[Paper] Function-Space Decoupled Diffusion for Forward and Inverse Modeling in Carbon Capture and Storage
Source: arXiv - 2602.12274v1
Overview
A new generative framework called Fun‑DDPS tackles one of the toughest challenges in carbon capture and storage (CCS): reliably predicting how CO₂ moves underground when we only have a handful of noisy measurements. By marrying a diffusion‑based prior over geological models with a fast neural‑operator surrogate of the physics, the authors achieve dramatically better forward predictions and a principled way to invert for hidden subsurface properties.
Key Contributions
- Function‑space diffusion prior that learns a realistic distribution of geological parameters (e.g., permeability fields) from a single training channel.

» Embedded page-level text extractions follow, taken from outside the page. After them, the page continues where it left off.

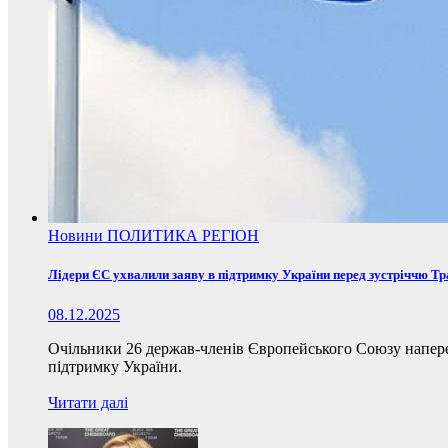
Новини
ПОЛИТИКА
РЕГІОН
Лідери ЄС ухвалили заяву в підтримку України перед зустріччю Т
08.12.2025
Очільники 26 держав-членів Європейського Союзу наперед
підтримку України.
Читати далі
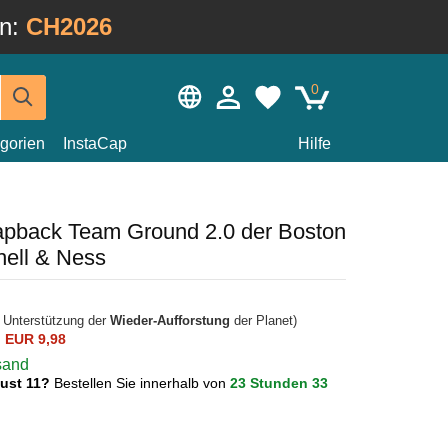
in:
CH2026
0
gorien
InstaCap
Hilfe
napback Team Ground 2.0 der Boston
hell & Ness
r Unterstützung der
Wieder-Aufforstung
der Planet)
n
EUR 9,98
rsand
gust 11?
Bestellen Sie innerhalb von
23 Stunden 33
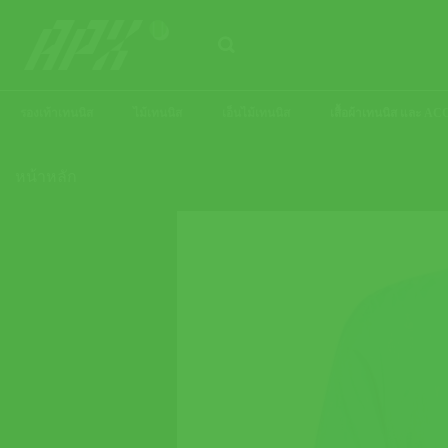
ข้าม
ไป
ยัง
เนื้อหา
รองเท้าเทนนิส
ไม้เทนนิส
เอ็นไม้เทนนิส
เสื้อผ้าเทนนิส และ 
หน้าหลัก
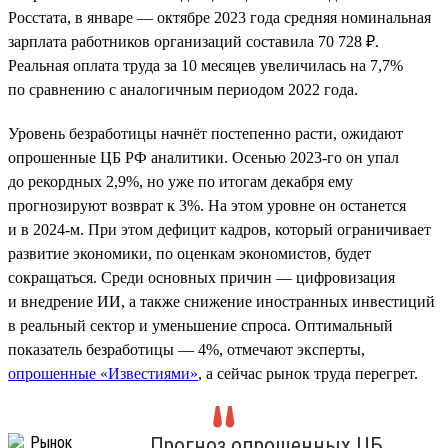
Росстата, в январе — октябре 2023 года средняя номинальная
зарплата работников организаций составила 70 728 ₽.
Реальная оплата труда за 10 месяцев увеличилась на 7,7%
по сравнению с аналогичным периодом 2022 года.
Уровень безработицы начнёт постепенно расти, ожидают
опрошенные ЦБ РФ аналитики. Осенью 2023-го он упал
до рекордных 2,9%, но уже по итогам декабря ему
прогнозируют возврат к 3%. На этом уровне он останется
и в 2024-м. При этом дефицит кадров, который ограничивает
развитие экономики, по оценкам экономистов, будет
сокращаться. Среди основных причин — цифровизация
и внедрение ИИ, а также снижение иностранных инвестиций
в реальный сектор и уменьшение спроса. Оптимальный
показатель безработицы — 4%, отмечают эксперты,
опрошенные «Известиями»
, а сейчас рынок труда перегрет.
Прогноз опрошенных ЦБ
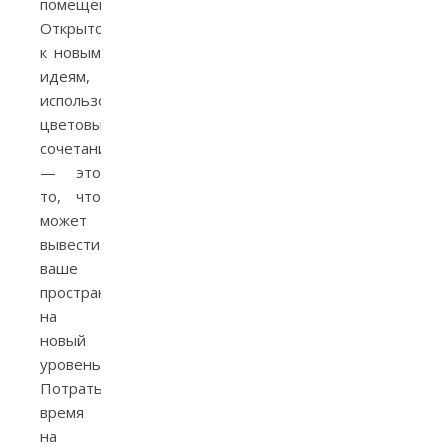
помещения.
Открытость
к новым
идеям,
использование
цветовых
сочетаний
— это
то, что
может
вывести
ваше
пространство
на
новый
уровень.
Потратьте
время
на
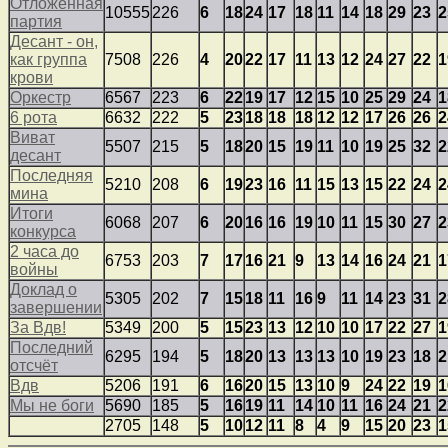
Отложенная
10555
226
6
18
24
17
18
11
14
18
29
23
2
партия
Десант - он,
как группа
7508
226
4
20
22
17
11
13
12
24
27
22
1
крови
Оркестр
6567
223
6
22
19
17
12
15
10
25
29
24
1
6 рота
6632
222
5
23
18
18
18
12
12
17
26
26
2
Виват
5507
215
5
18
20
15
19
11
10
19
25
32
2
десант
Последняя
5210
208
6
19
23
16
11
15
13
15
22
24
2
мина
Итоги
6068
207
6
20
16
16
19
10
11
15
30
27
2
конкурса
2 часа до
6753
203
7
17
16
21
9
13
14
16
24
21
1
войны
Доклад о
5305
202
7
15
18
11
16
9
11
14
23
31
2
завершении
За Вдв!
5349
200
5
15
23
13
12
10
10
17
22
27
1
Последний
6295
194
5
18
20
13
13
13
10
19
23
18
2
отсчёт
Вдв
5206
191
6
16
20
15
13
10
9
24
22
19
1
Мы не боги
5690
185
5
16
19
11
14
10
11
16
24
21
2
2705
148
5
10
12
11
8
4
9
15
20
23
1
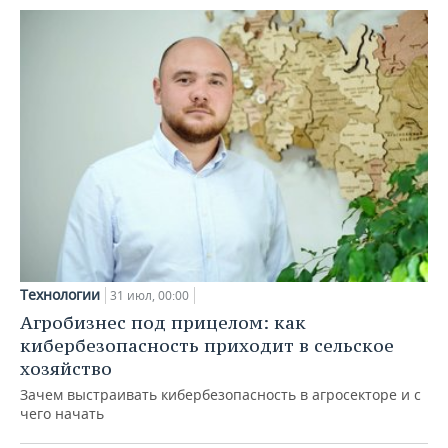
Технологии
31 июл, 00:00
Агробизнес под прицелом: как
кибербезопасность приходит в сельское
хозяйство
Зачем выстраивать кибербезопасность в агросекторе и с
чего начать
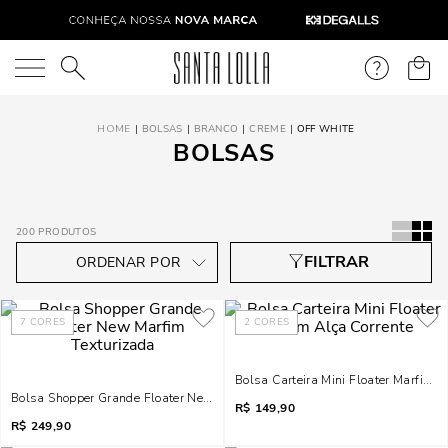
O que você está procurando?
BOLSAS
BRANCO
CREME
OFF WHITE
BOLSAS
200
PRODUTOS
7
CORES
2
CORES
Bolsa Carteira Mini Floater Marfim A
Bolsa Shopper Grande Floater New Marfim Texturizada
R$
149,90
R$
249,90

- Local Neural Operator (LNO) surrogate that provides differentiable, physics‑consistent gradients for conditioning the diffusion model on observed flow data.
- Decoupled forward/inverse pipeline that separates the learning of the prior (parameter space) from the data‑assimilation step (state space), avoiding the high‑frequency artifacts seen in joint‑state approaches.
- Rigorous validation against asymptotically exact Rejection Sampling posteriors, showing Jensen‑Shannon divergence < 0.06 and a 4× boost in sample efficiency.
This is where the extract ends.